Jay Brett

Ocean Sciences Meeting 2020

Welcome! If you have landed here from my Ocean Sciences poster, this is where the poster and additional details of the work are available.

OSM 2020 Poster (pdf)

The premise of this study is that there is significant disagreement across Earth system models regarding the response of net primary productivity and export production to the physical impacts of climate change. A warming climate induces increases in near-surface ocean stratification and decreases in sea ice. These changes will impact the availability of limiting nutrients and light, which drive phytoplankton growth.

A key question arises in this context: what is the role of marine ecosystem model structure in determining inter-model spread? How does model structure impact simulated changes in the context of geographic variability in climate response? In order to address these questions, we construct a simple, idealized model for export production and examine the geographic variability in climate response for two choices of model parameters. The simple model allows us to explicitly link changes in production to changes in upper-ocean physics. Our two parameter cases then allow us to understand how the biogeochemical model can modulate the reaction to an identical perturbation in ocean physics. This is an advantage over studying the CMIP suite because in most cases, those models vary in both physics and biogeochemistry.

On the poster, the `Idealized Tracer' box shows a schematic of the tracer behavior, the mathematical reaction terms, and the parameter choices. The light, I, is a function of depth due to exponential decay, but is mixed within the mixed layer. This mixing represents the idea that phytoplankton are actively mixed and `see' the mean available light. We chose 2 sets of parameters; the slow case represents small phytoplankton or an oligotrophic ecosystem of plankton; the fast case represents a large plankton or a higher latitude ecosystem of plankton.

The `Spatial Patterns of Production' box shows the annual-mean 100m-integrated export production for the slow (left) and fast (right) parameter cases in the 2000s climate in greens. The second row has the percent change in the annual production when we switch to the 2100s climate. The limits for the later regional analyses are also shown. The globally-integrated export production is 6.5PgC/y for the slow case in the 2000s and 7.6PgC/y for the fast case in the 2000s. These decrease by 11 and 19 percent, respectively, going to the 2100s climate.

The `Seasonal Cycles' box shows the global and three regional patterns of export production, the changes in nutrient (Q) and light (L) limitation, and the physical drivers of these changes. Blue lines are the slow case, orange the fast; solid lines are 2000, dashed 2100. Note that while the physical drivers are always the same, our slow and fast cases can have similar (global, subtropical South Pacific) or quite different (Arctic, Porcupine Abyssal Plane) reactions.

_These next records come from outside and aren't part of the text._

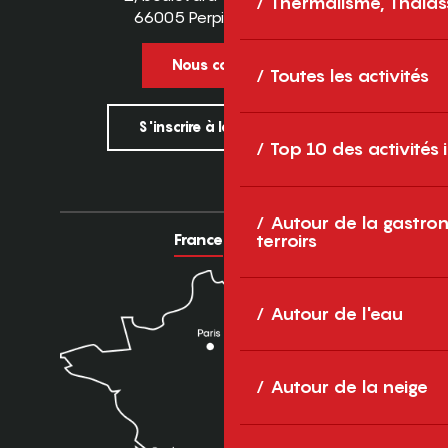
Thermalisme, Thalas
66005 Perpignan Cedex
Nous contacter
Toutes les activités
S'inscrire à la newsletter
Top 10 des activités
Autour de la gastron
France
Europe
terroirs
Autour de l'eau
Autour de la neige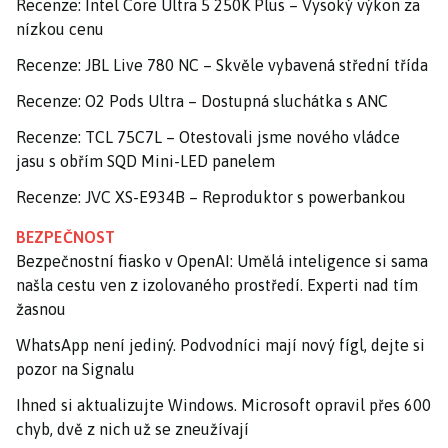
Recenze: Intel Core Ultra 5 250K Plus – Vysoký výkon za
nízkou cenu
Recenze: JBL Live 780 NC – Skvěle vybavená střední třída
Recenze: O2 Pods Ultra – Dostupná sluchátka s ANC
Recenze: TCL 75C7L – Otestovali jsme nového vládce
jasu s obřím SQD Mini-LED panelem
Recenze: JVC XS-E934B – Reproduktor s powerbankou
BEZPEČNOST
Bezpečnostní fiasko v OpenAI: Umělá inteligence si sama
našla cestu ven z izolovaného prostředí. Experti nad tím
žasnou
WhatsApp není jediný. Podvodníci mají nový fígl, dejte si
pozor na Signalu
Ihned si aktualizujte Windows. Microsoft opravil přes 600
chyb, dvě z nich už se zneužívají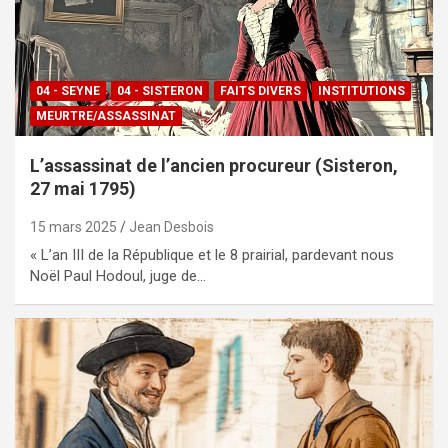
04 - SEYNE
04 - SISTERON
FAITS DIVERS
INSTITUTIONS
MEURTRE/ASSASSINAT
L’assassinat de l’ancien procureur (Sisteron,
27 mai 1795)
15 mars 2025
Jean Desbois
« L’an III de la République et le 8 prairial, pardevant nous
Noël Paul Hodoul, juge de…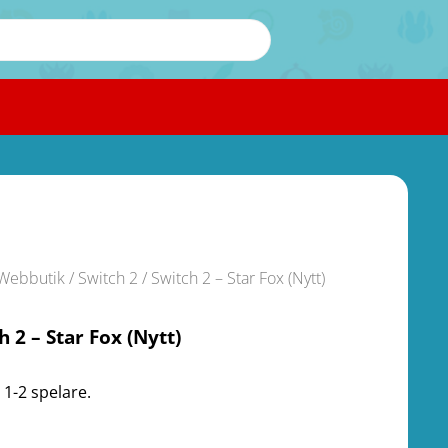
Webbutik
/
Switch 2
/ Switch 2 – Star Fox (Nytt)
h 2 – Star Fox (Nytt)
 1-2 spelare.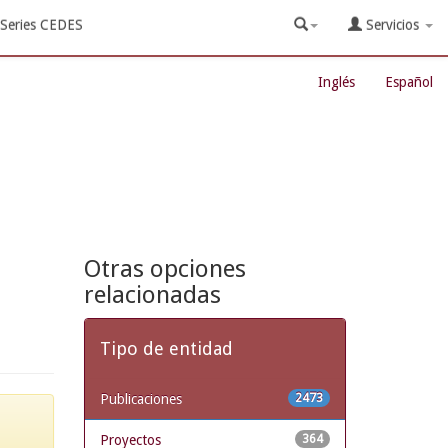
Series CEDES
Servicios
Inglés
Español
Otras opciones
relacionadas
Tipo de entidad
Publicaciones
2473
Proyectos
364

Broadly, we find that in regions where the climate perturbation affects mainly nutrient availability, the impacts on export production are not sensitive to the biological model choice; in regions where the climate perturbation changes light availability, the impacts on export production are very sensitive to the biological model choice.

This work demonstrates how the choice of a biological or biogeochemical model can significantly affect regional climate projections of production. For the broader CMIP context, see Cabre et al. (2015) for a global intercomparison and Vancoppenolle et al. (2013) for an Arctic intercomparison. Since these idealized tracers are computationally cheap, they can be used to connect physical change projections to export production changes in higher-resolution models. We hope that they will be used to understand the processes linking biological and physical changes.

The poster is part of the work on a larger effort:

Modeling the effects of climate: biological impacts of (sub)mesoscale upper-ocean physics

Together with Kelvin Richards, Frank Bryan, Matt Long, Dan Whitt, and Kate Feloy, I am studying the effects of resolution and climate change on the biological environment in ocean models. I developed a set of idealized tracers that give insight into atmosphere-ocean gas exchange, nutrient availability, phytoplankton production, and carbon export to depth. Other team members developed a method of running high-resolution global future climate projections without running the years between present and future states. Together, these methods will allow us to determine how changes in ocean stratification with climate will affect the upper-ocean biogeochemical environment. We will run at a wide range of resolutions to understand the effects of including different physical processes on the results. We have 3 papers in prep, 1 on the model method for mesoscale-resolving climate projection lead by Dan Whitt, 1 on the tracers that I am leading, and 1 on submesoscale activity in a regional high-res run nested inside the mesoscale global runs.